In this topic we are going to cover the fundamentals of using a combination of CCI (Commodities Channel Index) and RSI (Relative Strength Index) within multiple time scales in order to pinpoint when to make entry into a trade, and when to exit a trade. This information will provide you with a groundwork to build on to my trading style which has been quite successful after developing this technique.
First and foremost when using CCI & RCI we are going to start looking for divergences (Divergences are ways to find trend reversals or weakening of a trend) between the two. The fundamental problem with this is that typically these divergences are only seen on the larger time scales (4-HR, Daily, Weekly), and are harder to see from the noise on the 2-HR and below time scales. However, these smaller scales can still provide us with useful, and reliable information about when to enter and exit a trade, particularly, for those that are trading on margin whether it be a short position or a long position.
We're going to start off on the daily view for XRP where I targeted entry for a rise in the value of XRP. Because my trade was based in the XRP/BTC we'll be using that chart.
We can see on the daily a very clear divergence with the CCI bottoming out at -200 and bounce, along with the RSI hitting 30 and bouncing. From there the price continues it's descent with an ever increasing CCI & RSI over days. This provides us a perfect example of divergence leading to an upward move. What you will notice on the live charts is that CCI will start to swing up before RSI, or down before RSI. Therefore, CCI is our leading indicator giving us an idea of which way RSI is going to go over time as the lagging indicator. This is where planning exit strategies becomes important.
Using the daily chart we can see that the price continued to rise even though CCI is descending. This is critical, as this happens nearly every single time that a peak is reached. Suddenly, the CCI will turn down, but the RSI continues to climb. If we mark our sell at the time the CCI value crosses below the RSI value that is the peak value for the run, and we know it is time to sell. As you can see, immediately following this cross is when XRP took a dip, and has not again reached that peak. Now, we have clues for our entry and exit on the daily, but what if we break it down to smaller time periods?

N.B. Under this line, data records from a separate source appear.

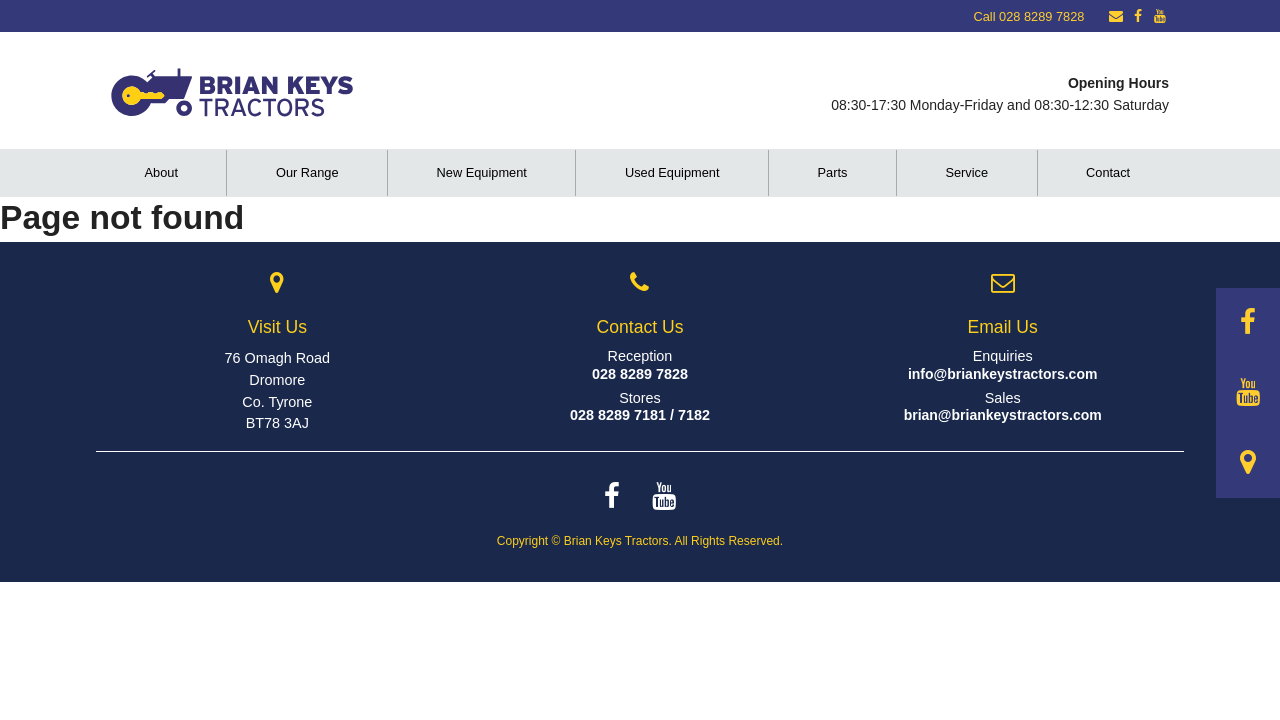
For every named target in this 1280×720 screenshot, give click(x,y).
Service (966, 172)
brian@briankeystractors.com (1003, 415)
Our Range (307, 172)
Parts (833, 172)
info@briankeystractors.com (1003, 374)
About (161, 172)
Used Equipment (672, 172)
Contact (1108, 172)
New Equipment (482, 172)
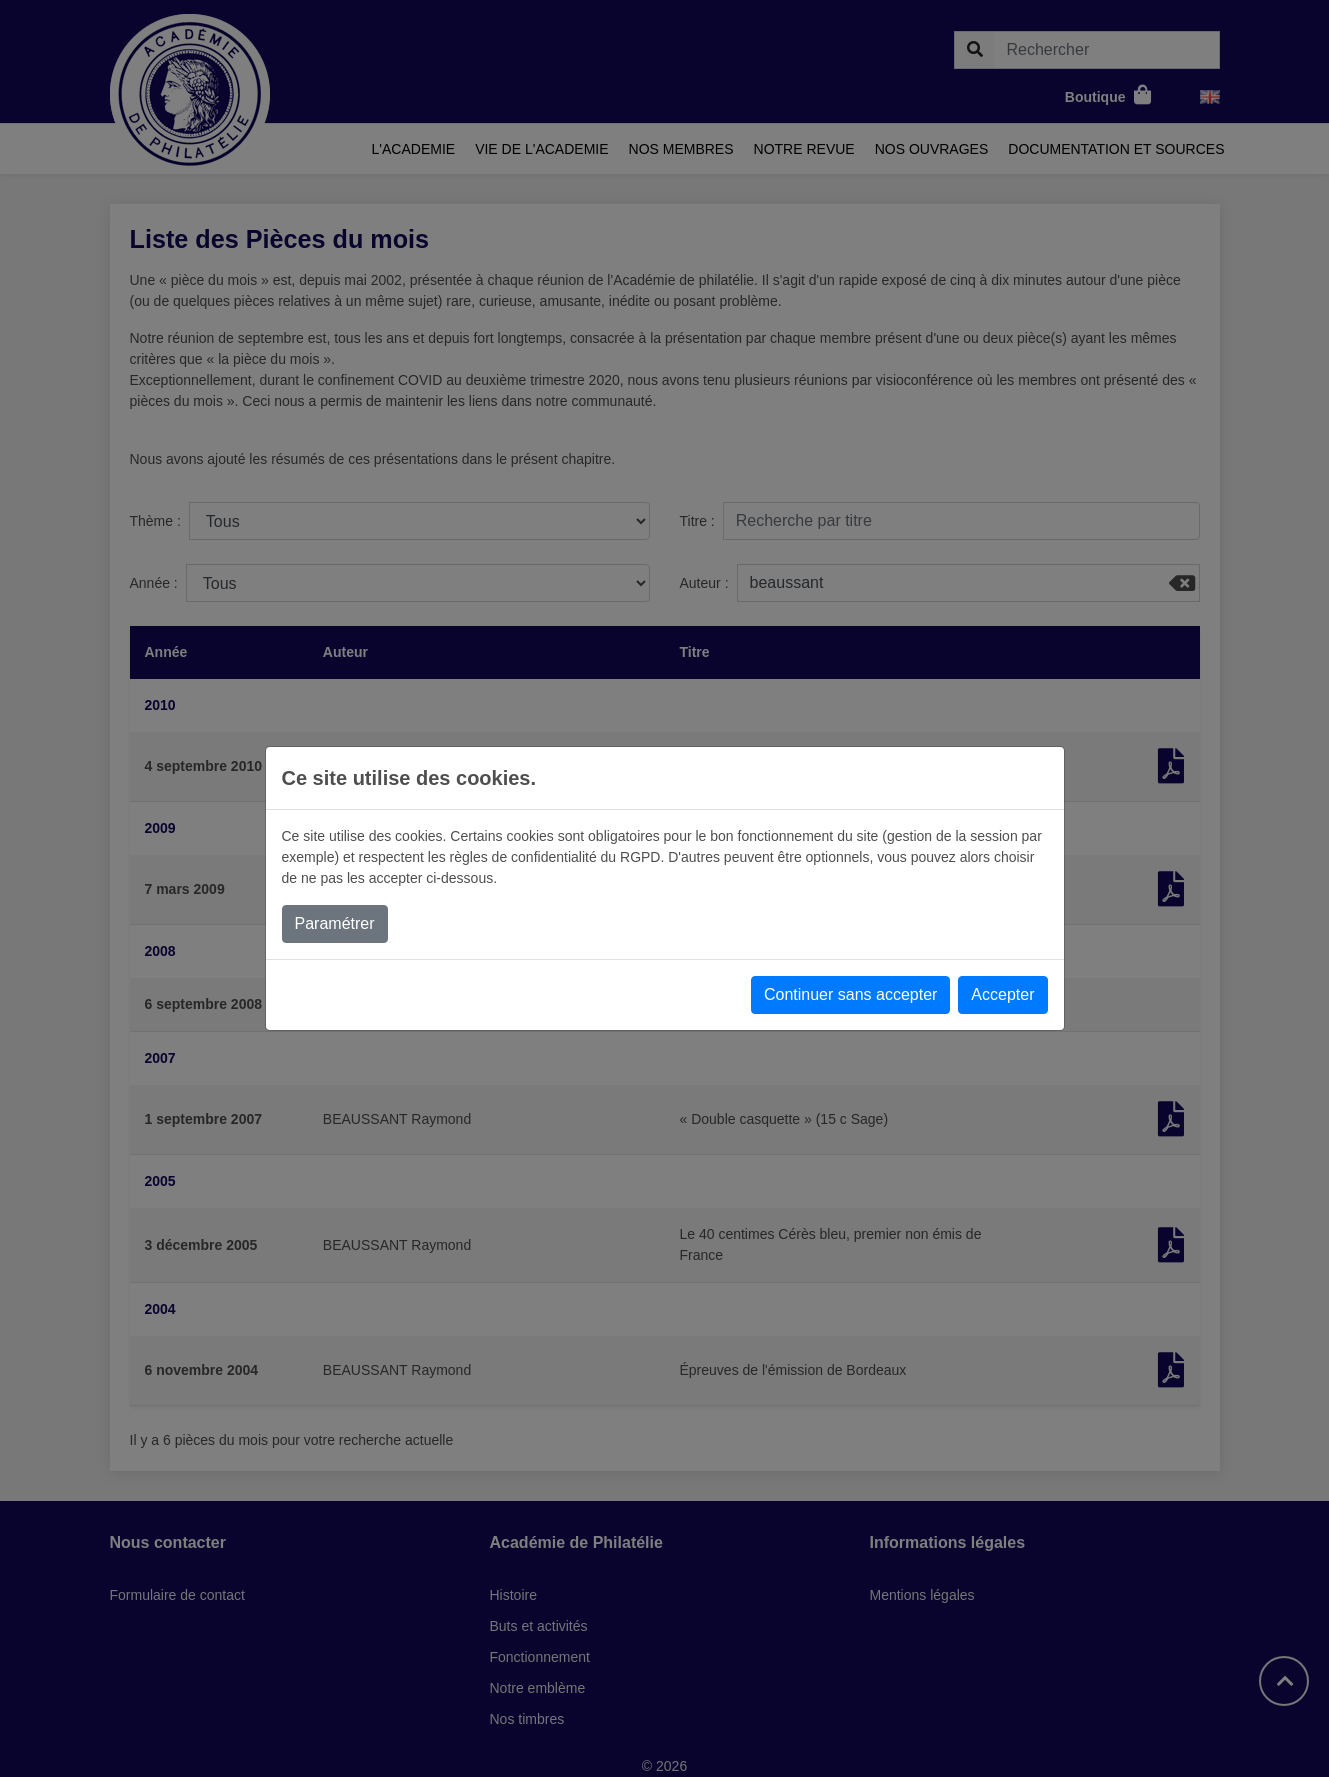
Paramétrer (335, 923)
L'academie (414, 149)
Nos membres (681, 149)
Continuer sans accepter (850, 994)
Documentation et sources (1116, 149)
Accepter (1002, 994)
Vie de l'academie (541, 149)
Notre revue (804, 149)
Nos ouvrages (932, 149)
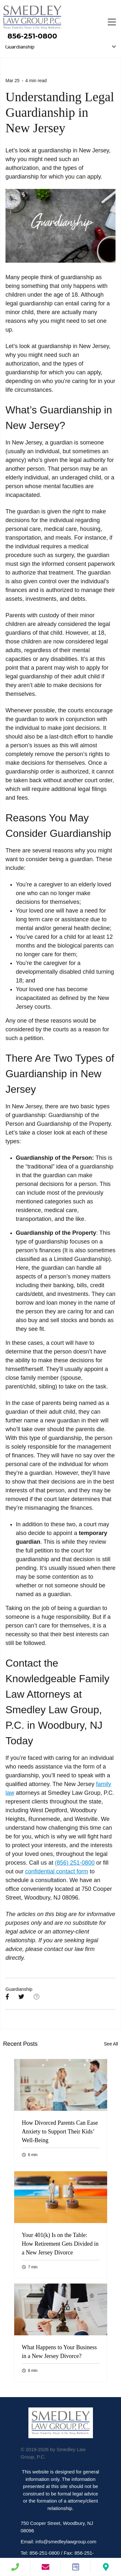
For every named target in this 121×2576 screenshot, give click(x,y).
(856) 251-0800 (75, 1862)
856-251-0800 (32, 36)
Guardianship (18, 1989)
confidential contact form (56, 1871)
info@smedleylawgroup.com (65, 2541)
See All (111, 2043)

Now we're going to break things down to the 4-HR chart to get a better idea of precisely when we want to make entry. Particularly, if we are margin trading then we want to try to get the absolute lowest price possible to take out our Long position or the highest price possible to take out our Short position.

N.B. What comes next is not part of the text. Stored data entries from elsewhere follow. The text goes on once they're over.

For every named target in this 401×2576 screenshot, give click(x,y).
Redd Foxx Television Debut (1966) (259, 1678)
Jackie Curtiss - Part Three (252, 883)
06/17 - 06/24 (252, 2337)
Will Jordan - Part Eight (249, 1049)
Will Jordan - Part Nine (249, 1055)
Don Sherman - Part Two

One of the keys to making a successful trade is a simple rule - never be on the vanguard. When an asset does it's initial pump following a long down trend it is almost always certainly doomed to retrace as there are many traders who have bought in above that price and are trying to dump on buyers to "Save," themselves from further losses. So, we want to wait for this to happen, fall back, and look for the divergence again.
Using our CCI & RSI indicators we can see I made entry at the green vertical line which just happened to be when the RSI took a dip, but the CCI indicator continued upward. This let me know that the price bottom was there and that from this point forward there would be a slow move up culminating in a rapid price increase as pressure continued to build. A few days after we see the price explosion. You might think that because the CCI & RSI had a rapid peak to +600 and 90 that the party was over after the immediate fall back following it. This, however, is a pretty typical response to the initial wave from a sudden burst up. Best to hold on and let the FOMO buyers come in, as they will once they see the chart. So, we see they do indeed come in, and in fact, that even with the dip XRP's value did not break the support lines of the CCI or RSI indicator. This let's us know that we are still in good shape. Remember what I said about the first pump? Don't let this pump and sudden fall back keep you from leaving profit on the table, as fast moves like this are often sling shots in both directions on the initial run. Now, where are we going to exit this trade once the price has moved up?
Using the 4-HR chart below we can see that once the big move up actually occurs that RSI and CCI are moving nearly hand in hand. So, for our exit we are going to look for a divergence between the CCI & RSI indicators with CCI being the leading indicator and RSI being the following indicator. The yellow line on the CCI indicator shows us a bearish divergence against RSI. We can see the price is at a peak and the CCI has created two lower highs with the second low high being lower than the first and an RSI still above 70. This is a good time to make your exit as RSI is going to float the price at the top momentarily. Shortly after seeing the second peak we can see RSI turn down, and subsequently a large move down by the bears as the bulls have exhausted themselves and loss the momentum.
You can take this formula and apply it to the smaller time frames all the way down to five minutes. I often use this strategy when trading short term positions on margin for gains, as use of the 30-minute scale will normally allow me to hit peaks and bottoms for margin trades. Keep in mind that the smaller scales like the 30-minute and 15-minute MUST BE used in conjunction with the larger scales (2-HR, 4-HR, and Daily) in order to time your trades. Careful evaluation, and planning is needed to be a successful trader. I will elaborate more on the smaller time scalers later as time permits, but this lays a good ground work for the novice trader to start identifying shifts in the market to better time their trades for maximum profits.